El uso del espejo como motor del lenguaje visual es un instrumento que fluctúa entre lo subyugante y lo manido, y en “The neon demon” termina en este último cajón porque si está bien jugar al reflejo que no se reconoce o a la imagen partida de quien ve despreciada su presencia física, la reiteración del reflejo termina convirtiendo en intrascendente el uso por el abuso, del mismo modo que la banda sonora termina invadiendo el conjunto y desplazando a la imagen, de reiterativa y monocorde su presencia crece hasta hacerse imposible sustraerse a su presencia constante. Uso por abuso desastre conocido. El martirio de la virgen transforma la historia en un deseo insatisfecho, en un onirismo onanista de referencias lacanianas que se lo juega todo a lo visual para que, como Jesse, terminemos alucinados e hipnotizados pero no pensemos que, detrás de ese oropel desplegado en imágenes, no queda nada, no hay historia, no hay moral, no hay personajes, sino meras máscaras que no son ellas mismas sino el reflejo de lo que otros pretenden. Dejar de ser fantasmas y que la gente se fije en tí, entrar en una habitación en medio del invierno y sentir que eres como el sol, no querer ser como ellas sino que ellas quieran ser como yo.
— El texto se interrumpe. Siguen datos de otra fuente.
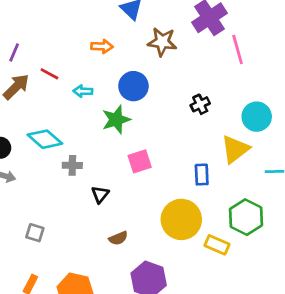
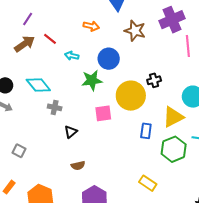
green hexagon: (246, 217) -> (174, 149), moved
yellow circle: (181, 219) -> (131, 96), moved

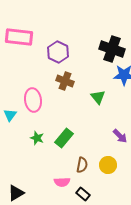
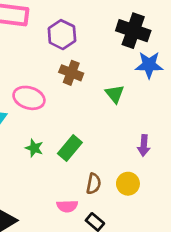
pink ellipse: (33, 100) -> (29, 98), turned -65
purple arrow: (120, 136) -> (144, 145), turned 49

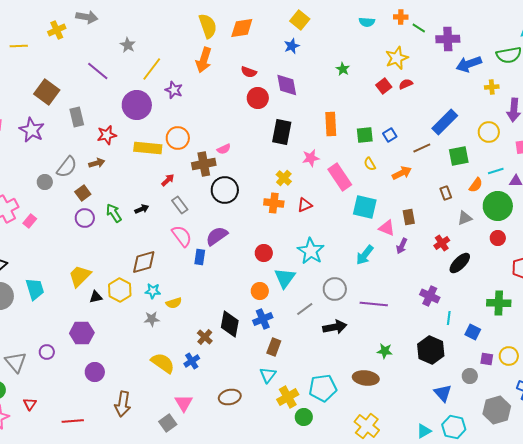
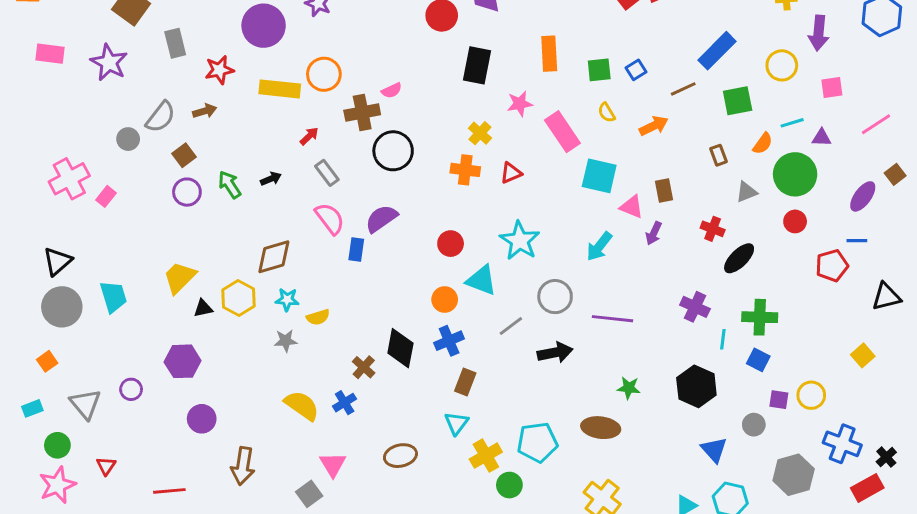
red cross: (442, 243) -> (713, 229), turned -35
cyan triangle: (285, 278) -> (481, 280), turned -45
green cross: (499, 303) -> (760, 317), moved

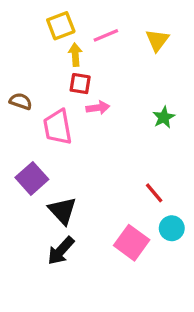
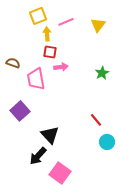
black triangle: (62, 211) -> (50, 135), moved
pink square: (132, 243) -> (60, 173), moved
Pensamientos infantiles donde la bella durmiente despertará en medio de la crueldad despiadada de la fiera travestida en delicado cuerpo de mujer deseable. Desprender luz blanca propia en un mundo donde predominan los neones que fluctúan hasta el rojo, el rojo demoníaco que infecta unas mentes predestinadas a sufrir proporcionando goce y con la efímera promesa de resplandecer momentáneamente iluminando su entorno. Si al espectador le basta el flujo de imágenes, perfecto, podrá disfrutar. A mí no me basta, es más, con independencia del mayor o menor acierto en lo que se cree contar y la forma de contarlo, me sobran los 30 últimos minutos, como todo es esta película, el abuso termina contaminando algún logro mínimo para convertir la película en un acto prescindible de exhibición.



Estados Unidos, 2016. Título original: The Neon Demon. Director: Nicolas Winding Refn. Guion: Nicolas Winding Refn, Mary Laws, Polly Stenham. Fotografía: Natasha Braier. Duración: 117 minutos. Productoras: Coproducción USA-Francia-Dinamarca. Música: Cliff Martinez. Montaje: Matthew Newman. Diseño de vestuario: Erin Benach. Diseño de producción: Elliott Hostetter. Intérpretes: Elle Fanning, Keanu Reeves, Christina Hendricks, Jena Malone, Bella Heathcote, Abbey Lee, Desmond Harrington, Charles Baker, Jamie Clayton, Cody Renee Cameron, Lucas Di Medio, Karl Glusman, Chris Muto, Collin Lee Ellis. Presentación oficial: Festival de Cannes 2016.